Was für den einen Blasphemie ist, lässt den anderen unberührt

An überzeugten Christen fehlt es diesem Leser bei der Diskussion nach dem Pariser Attentat:

Das Entsetzen auf das Attentat auf Charlie Hebdo war gewaltig. Die offiziellen Redaktionen darauf waren hilflos, von den europäischen Verhältnissen erzwungene Reaktionen. Es war nicht das erste Attentat dieser Art, wie im NT aufgelistet.
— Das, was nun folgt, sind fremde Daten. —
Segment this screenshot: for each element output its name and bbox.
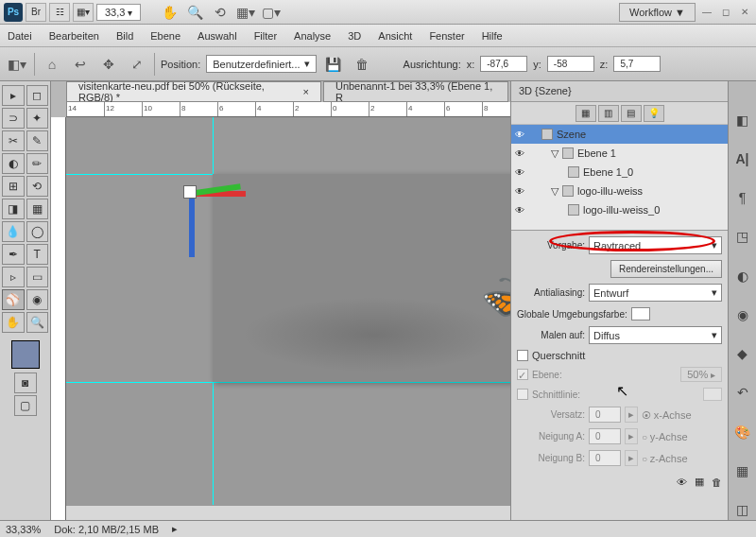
return-icon[interactable]: ↩ bbox=[69, 53, 92, 76]
channels-panel-icon[interactable]: ◐ bbox=[732, 266, 753, 286]
pen-tool[interactable]: ✒ bbox=[2, 244, 25, 265]
doc-tab-1[interactable]: visitenkarte-neu.pdf bei 50% (Rückseite,… bbox=[66, 81, 321, 102]
minimize-button[interactable]: — bbox=[699, 6, 714, 19]
filter-meshes-button[interactable]: ▥ bbox=[598, 105, 619, 122]
filter-materials-button[interactable]: ▤ bbox=[621, 105, 642, 122]
arrange-docs-icon[interactable]: ▦▾ bbox=[234, 1, 257, 24]
blur-tool[interactable]: 💧 bbox=[2, 221, 25, 242]
menu-ansicht[interactable]: Ansicht bbox=[378, 30, 412, 42]
ambient-color-swatch[interactable] bbox=[631, 307, 650, 320]
screen-mode-icon[interactable]: ▢▾ bbox=[260, 1, 283, 24]
styles-panel-icon[interactable]: ◆ bbox=[732, 344, 753, 364]
paragraph-panel-icon[interactable]: ¶ bbox=[732, 188, 753, 208]
zoom-tool-icon[interactable]: 🔍 bbox=[183, 1, 206, 24]
workspace-switcher[interactable]: Workflow ▼ bbox=[619, 3, 696, 22]
heal-tool[interactable]: ◐ bbox=[2, 153, 25, 174]
save-icon[interactable]: 💾 bbox=[322, 53, 345, 76]
axis-center-handle[interactable] bbox=[183, 185, 197, 199]
panel-tab-3d[interactable]: 3D {Szene} bbox=[511, 81, 728, 102]
character-panel-icon[interactable]: A| bbox=[732, 148, 753, 168]
brush-tool[interactable]: ✏ bbox=[26, 153, 49, 174]
hand-tool[interactable]: ✋ bbox=[2, 312, 25, 333]
zoom-tool[interactable]: 🔍 bbox=[26, 312, 49, 333]
3d-orbit-tool[interactable]: ◉ bbox=[26, 289, 49, 310]
wand-tool[interactable]: ✦ bbox=[26, 108, 49, 129]
move-tool[interactable]: ▸ bbox=[2, 85, 25, 106]
scrollbar-horizontal[interactable] bbox=[66, 505, 510, 520]
status-zoom[interactable]: 33,33% bbox=[6, 524, 41, 535]
lasso-tool[interactable]: ⊃ bbox=[2, 108, 25, 129]
z-axis-handle[interactable] bbox=[189, 191, 195, 257]
doc-tab-2[interactable]: Unbenannt-1 bei 33,3% (Ebene 1, R bbox=[323, 81, 508, 102]
scene-row[interactable]: 👁logo-illu-weiss_0 bbox=[511, 200, 728, 219]
screenmode-toggle[interactable]: ▢ bbox=[14, 395, 37, 416]
ruler-vertical[interactable] bbox=[51, 117, 66, 520]
canvas[interactable]: 🦋 bbox=[66, 117, 510, 520]
menu-fenster[interactable]: Fenster bbox=[429, 30, 464, 42]
y-input[interactable] bbox=[547, 56, 594, 72]
ruler-horizontal[interactable]: 141210864202468 bbox=[66, 102, 510, 117]
maximize-button[interactable]: ◻ bbox=[718, 6, 733, 19]
adjustments-panel-icon[interactable]: ◉ bbox=[732, 304, 753, 324]
scene-row[interactable]: 👁▽logo-illu-weiss bbox=[511, 182, 728, 200]
visibility-icon[interactable]: 👁 bbox=[515, 167, 530, 178]
move-icon[interactable]: ✥ bbox=[97, 53, 120, 76]
type-tool[interactable]: T bbox=[26, 244, 49, 265]
visibility-icon[interactable]: 👁 bbox=[515, 186, 530, 197]
3d-rotate-tool[interactable]: ⚾ bbox=[2, 289, 25, 310]
menu-auswahl[interactable]: Auswahl bbox=[198, 30, 237, 42]
menu-datei[interactable]: Datei bbox=[8, 30, 32, 42]
toggle-lights-icon[interactable]: 👁 bbox=[677, 476, 687, 488]
gradient-tool[interactable]: ▦ bbox=[26, 199, 49, 219]
crop-tool[interactable]: ✂ bbox=[2, 130, 25, 151]
3d-axis-widget[interactable] bbox=[132, 157, 246, 270]
bridge-button[interactable]: Br bbox=[26, 3, 46, 22]
filter-lights-button[interactable]: 💡 bbox=[644, 105, 664, 122]
color-panel-icon[interactable]: ◧ bbox=[732, 110, 753, 130]
history-panel-icon[interactable]: ↶ bbox=[732, 383, 753, 403]
dodge-tool[interactable]: ◯ bbox=[26, 221, 49, 242]
history-brush-tool[interactable]: ⟲ bbox=[26, 176, 49, 197]
quickmask-toggle[interactable]: ◙ bbox=[14, 372, 37, 393]
marquee-tool[interactable]: ◻ bbox=[26, 85, 49, 106]
view-extras-button[interactable]: ▦▾ bbox=[73, 3, 94, 22]
scene-row[interactable]: 👁Ebene 1_0 bbox=[511, 163, 728, 182]
position-dropdown[interactable]: Benutzerdefiniert...▾ bbox=[206, 55, 316, 73]
menu-analyse[interactable]: Analyse bbox=[294, 30, 331, 42]
scene-tree[interactable]: 👁Szene👁▽Ebene 1👁Ebene 1_0👁▽logo-illu-wei… bbox=[511, 125, 728, 231]
z-input[interactable] bbox=[613, 56, 661, 72]
visibility-icon[interactable]: 👁 bbox=[515, 205, 530, 216]
menu-filter[interactable]: Filter bbox=[254, 30, 277, 42]
vorgabe-dropdown[interactable]: Raytraced▾ bbox=[589, 236, 722, 254]
delete-icon[interactable]: 🗑 bbox=[351, 53, 373, 76]
paint-on-dropdown[interactable]: Diffus▾ bbox=[589, 326, 722, 344]
guide-horizontal[interactable] bbox=[66, 382, 510, 383]
scene-row[interactable]: 👁Szene bbox=[511, 125, 728, 144]
shape-tool[interactable]: ▭ bbox=[26, 267, 49, 287]
eraser-tool[interactable]: ◨ bbox=[2, 199, 25, 219]
home-icon[interactable]: ⌂ bbox=[41, 53, 63, 76]
menu-3d[interactable]: 3D bbox=[348, 30, 361, 42]
nav-panel-icon[interactable]: ◳ bbox=[732, 227, 753, 247]
scene-row[interactable]: 👁▽Ebene 1 bbox=[511, 144, 728, 163]
artboard[interactable]: 🦋 bbox=[213, 174, 510, 382]
tool-preset-icon[interactable]: ◧▾ bbox=[6, 53, 28, 76]
scale-icon[interactable]: ⤢ bbox=[126, 53, 148, 76]
paths-panel-icon[interactable]: ◫ bbox=[732, 500, 753, 520]
menu-hilfe[interactable]: Hilfe bbox=[482, 30, 503, 42]
status-doc-size[interactable]: Dok: 2,10 MB/2,15 MB bbox=[54, 524, 159, 535]
layers-panel-icon[interactable]: ▦ bbox=[732, 460, 753, 480]
visibility-icon[interactable]: 👁 bbox=[515, 130, 530, 140]
eyedropper-tool[interactable]: ✎ bbox=[26, 130, 49, 151]
antialiasing-dropdown[interactable]: Entwurf▾ bbox=[589, 284, 722, 302]
rotate-view-icon[interactable]: ⟲ bbox=[209, 1, 232, 24]
menu-ebene[interactable]: Ebene bbox=[150, 30, 180, 42]
toggle-ground-icon[interactable]: ▦ bbox=[695, 476, 704, 488]
close-icon[interactable]: × bbox=[303, 86, 309, 97]
foreground-color[interactable] bbox=[11, 340, 40, 369]
menu-bild[interactable]: Bild bbox=[116, 30, 133, 42]
hand-tool-icon[interactable]: ✋ bbox=[158, 1, 180, 24]
querschnitt-checkbox[interactable] bbox=[517, 350, 528, 361]
render-settings-button[interactable]: Rendereinstellungen... bbox=[610, 260, 722, 278]
menu-bearbeiten[interactable]: Bearbeiten bbox=[49, 30, 99, 42]
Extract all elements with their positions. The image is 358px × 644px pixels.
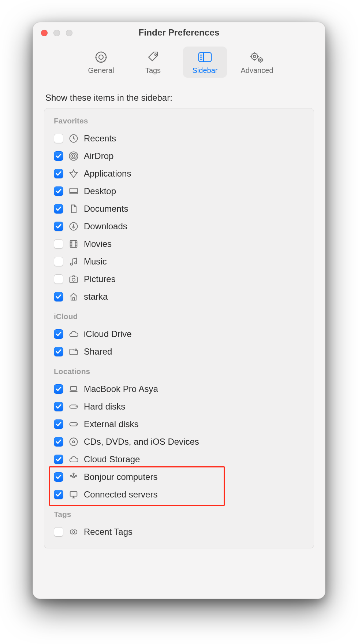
svg-rect-28 <box>70 277 78 282</box>
gear-icon <box>93 50 109 64</box>
fullscreen-button <box>66 30 72 36</box>
checkbox[interactable] <box>54 134 63 143</box>
item-label: AirDrop <box>84 151 113 161</box>
item-label: Recents <box>84 133 116 144</box>
svg-rect-43 <box>70 492 77 496</box>
tab-general[interactable]: General <box>79 47 123 78</box>
svg-point-37 <box>70 438 78 446</box>
item-connected-servers: Connected servers <box>52 486 306 503</box>
svg-point-9 <box>253 55 256 58</box>
music-icon <box>68 257 79 266</box>
checkbox[interactable] <box>54 292 63 301</box>
traffic-lights <box>41 30 72 36</box>
checkbox[interactable] <box>54 455 63 464</box>
close-button[interactable] <box>41 30 48 36</box>
house-icon <box>68 292 79 301</box>
preferences-toolbar: General Tags <box>33 43 325 83</box>
svg-point-34 <box>76 406 77 407</box>
item-label: iCloud Drive <box>84 329 132 339</box>
checkbox[interactable] <box>54 472 63 482</box>
checkbox[interactable] <box>54 257 63 266</box>
tab-tags[interactable]: Tags <box>131 47 175 78</box>
svg-point-26 <box>70 263 72 265</box>
tab-sidebar[interactable]: Sidebar <box>183 47 227 78</box>
checkbox[interactable] <box>54 222 63 231</box>
svg-rect-30 <box>73 297 75 300</box>
tab-label: General <box>88 66 114 75</box>
applications-icon <box>68 169 79 178</box>
item-optical-ios: CDs, DVDs, and iOS Devices <box>52 433 306 451</box>
item-applications: Applications <box>52 165 306 182</box>
checkbox[interactable] <box>54 186 63 196</box>
checkbox[interactable] <box>54 402 63 411</box>
item-label: Movies <box>84 239 112 249</box>
checkbox[interactable] <box>54 527 63 537</box>
item-recent-tags: Recent Tags <box>52 523 306 541</box>
item-label: Desktop <box>84 186 116 196</box>
content-area: Show these items in the sidebar: Favorit… <box>33 83 325 559</box>
item-external-disks: External disks <box>52 415 306 433</box>
item-label: Documents <box>84 204 128 214</box>
item-airdrop: AirDrop <box>52 147 306 165</box>
item-label: Cloud Storage <box>84 454 140 465</box>
svg-point-36 <box>76 424 77 425</box>
checkbox[interactable] <box>54 490 63 499</box>
titlebar: Finder Preferences <box>33 22 325 43</box>
tab-label: Tags <box>145 66 161 75</box>
camera-icon <box>68 274 79 284</box>
checkbox[interactable] <box>54 437 63 447</box>
svg-point-29 <box>72 278 75 281</box>
item-documents: Documents <box>52 200 306 218</box>
window-title: Finder Preferences <box>33 27 325 38</box>
item-label: External disks <box>84 419 138 429</box>
section-header-icloud: iCloud <box>54 312 304 321</box>
item-recents: Recents <box>52 130 306 147</box>
tab-label: Advanced <box>241 66 273 75</box>
svg-point-38 <box>72 441 75 443</box>
item-label: Downloads <box>84 221 127 232</box>
svg-point-27 <box>75 262 77 264</box>
laptop-icon <box>68 384 79 394</box>
item-label: starka <box>84 292 108 302</box>
svg-rect-19 <box>70 241 77 248</box>
tab-advanced[interactable]: Advanced <box>235 47 279 78</box>
checkbox[interactable] <box>54 204 63 214</box>
section-header-locations: Locations <box>54 367 304 376</box>
item-desktop: Desktop <box>52 182 306 200</box>
svg-point-39 <box>73 476 75 478</box>
checkbox[interactable] <box>54 169 63 178</box>
item-music: Music <box>52 253 306 270</box>
checkbox[interactable] <box>54 239 63 249</box>
cloud-icon <box>68 329 79 339</box>
preferences-window: Finder Preferences General <box>33 22 325 599</box>
desktop-icon <box>68 186 79 196</box>
checkbox[interactable] <box>54 347 63 356</box>
checkbox[interactable] <box>54 274 63 284</box>
sidebar-icon <box>197 50 213 64</box>
svg-point-10 <box>258 58 262 62</box>
item-cloud-storage: Cloud Storage <box>52 451 306 468</box>
section-header-tags: Tags <box>54 510 304 519</box>
sidebar-items-panel: Favorites Recents AirDrop Applications <box>44 108 314 548</box>
clock-icon <box>68 134 79 143</box>
item-movies: Movies <box>52 235 306 253</box>
checkbox[interactable] <box>54 151 63 161</box>
checkbox[interactable] <box>54 419 63 429</box>
shared-folder-icon <box>68 347 79 356</box>
document-icon <box>68 204 79 214</box>
svg-point-45 <box>73 530 77 534</box>
hard-disk-icon <box>68 402 79 411</box>
item-icloud-drive: iCloud Drive <box>52 325 306 343</box>
checkbox[interactable] <box>54 329 63 339</box>
bonjour-icon <box>68 472 79 482</box>
item-label: Hard disks <box>84 401 125 412</box>
svg-point-11 <box>260 59 261 61</box>
checkbox[interactable] <box>54 384 63 394</box>
svg-rect-16 <box>70 188 78 194</box>
item-label: Shared <box>84 347 112 357</box>
item-label: Recent Tags <box>84 527 133 537</box>
tags-icon <box>68 527 79 537</box>
tag-icon <box>145 50 161 64</box>
section-header-favorites: Favorites <box>54 116 304 125</box>
cloud-icon <box>68 455 79 464</box>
Was mich sehr wundert, ist wie Moslems und Christen auf Blasphemie reagieren. Im vergangenen Jahr gab es eine Gegendemonstration gegen eine Aktion der Lebensrechtsbewegung mit dem blasphemischen Spruch: "Hätte Maria abgetrieben, wäre uns Jesus erspart geblieben."

Einen Widerspruch und etwas Aufregung hatte ich danach schon erwartet. Nichts derartiges habe ich erlebt, man ist ja tolerant, besser gleichgültig, was ja als Toleranz gefördert und erwünscht ist.

Ich kann mir keine größere Blasphemie als obige Worte vorstellen, aber für Atheisten gibt es diesen Tatbestand nicht. Ich hörte, als Christen bräuchten wir keine Angst vor Islamisierung haben, dem ich zustimmen würde, wenn wir überzeugte Christen wären. Leider habe ich den Eindruck, dass dies (oft) meistens nicht mehr der Fall ist.